U.S. District Court for the NMI Chief Judge Ramona V. Manglona also ruled that because the court does not reach the merits of the case that Joseph D. Lopez Sr. filed against PDJ International Inc., PDJ’s motion for summary judgment is denied as moot.
Lopez had sued PDJ for allegedly failing to allow inspection and copying of corporate records and for wrongful distribution of dividends.
In dismissing the case, Manglona said a federal court has jurisdiction over the underlying dispute if the suit is between citizens of different states, and the amount in controversy exceeds $75,000, exclusive of interest and costs.
The judge said at the end of discovery, Lopez had received more than 800 pages of corporate documents from PDJ, and been granted access to PDJ’s corporate books and records at the Noka Oi Termite & Pest Control Saipan office.
Nevertheless, Manglona said, Lopez could not identify any PDJ funds that he would be entitled to within the relevant time period to support his $240,000 claim.
Manglona said PJD, for its part, has shown that Lopez’s claim is for less than $75,000.
Manglona said that, from Oct. 1, 2010, to the end of 2015, PDJ only received $65,445.83. That means Lopez would be entitled to a third of this, $21,815.28, if shareholder dividends were declared.
According to court records, Lopez Sr. is a citizen of Guam who holds one-third of the shares in PDJ International Inc., a CNMI corporation.
The remaining shares are held equally by Paul Romias Sr. and Paul Romias Jr.
PDJ obtains revenue in the form of management fees from No Ka Oi Saipan and dividends from No Ka Oi Philippines, the latter of which PDJ owns 39.9 percent of the stock.
Lopez alleges that beginning in 2010, PDJ failed to issue any shareholder dividends to him despite PDJ continuing to receive management fees from No Ka Oi Saipan and dividends from No Ka Oi Philippines.
From Oct. 1, 2010 though the end of 2015, PDJ received $16,500 in management fees from No Ka Oi Saipan and $48,945.83 in declared dividends from No Ka Oi Philippines, amounting to $65,445.83.
No evidence has been presented to show that dividends were distributed to any PDJ shareholders during this period.

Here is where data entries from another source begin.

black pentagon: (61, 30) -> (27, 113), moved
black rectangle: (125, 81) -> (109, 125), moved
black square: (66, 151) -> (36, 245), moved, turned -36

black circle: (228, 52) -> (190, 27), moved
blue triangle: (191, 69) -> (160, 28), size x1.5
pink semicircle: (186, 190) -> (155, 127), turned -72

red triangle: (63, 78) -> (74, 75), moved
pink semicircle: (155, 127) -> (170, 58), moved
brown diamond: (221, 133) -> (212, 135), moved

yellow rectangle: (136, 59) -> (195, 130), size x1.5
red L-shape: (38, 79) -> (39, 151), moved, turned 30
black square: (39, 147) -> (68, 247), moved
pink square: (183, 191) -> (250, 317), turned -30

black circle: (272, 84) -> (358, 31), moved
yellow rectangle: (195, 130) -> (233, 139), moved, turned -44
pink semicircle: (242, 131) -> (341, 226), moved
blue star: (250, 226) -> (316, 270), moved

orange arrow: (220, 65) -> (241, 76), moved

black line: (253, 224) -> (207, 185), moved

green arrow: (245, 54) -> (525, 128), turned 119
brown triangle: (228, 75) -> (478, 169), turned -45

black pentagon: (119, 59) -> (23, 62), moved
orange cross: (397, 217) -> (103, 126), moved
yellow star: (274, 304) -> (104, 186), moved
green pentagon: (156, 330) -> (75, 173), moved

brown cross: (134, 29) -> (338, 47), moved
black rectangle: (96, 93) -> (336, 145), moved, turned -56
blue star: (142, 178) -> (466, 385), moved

Furthermore, the board of directors of PDJ has resolved to use any declared dividends from No Ka Oi Philippines to pay legal fees, not for shareholder distribution.
Lopez alleges that he was denied access to PDJ’s corporate records.
PDJ admits that it did not respond to Lopez’s letter or provide copies of the corporate records in 2012 and 2013. PDJ later provided Lopez with more than 800 pages of documents, as well as the opportunity to inspect and copy PDJ’s corporate documents.
In 2014, Lopez sued PDJ in federal court on the basis of diversity jurisdiction. Lopez is domiciled in and a citizen of Guam, and PDJ is a CNMI corporation.
He also alleges that the amount in controversy exceeds the sum of $75,000 as he is entitled to one-third of at least $240,000 in unpaid dividends.
In 2016, PDJ filed a motion to dismiss the case for lack of jurisdiction, asserting that Lopez failed to establish that the amount in controversy exceeded the requisite $75,000.
The court denied the motion without prejudice to allow discovery on the issue of the amount in controversy.
In May 2016, PDJ filed a motion for summary judgment on the grounds that there are no material facts that are subject to dispute.
Lopez then filed a motion to compel discovery with respect to corporate meeting minutes from No Ka Oi Philippines, among other records.
Given that Noka Oi Philippines is outside the court’s jurisdiction, the court denied Lopez’s motion to compel.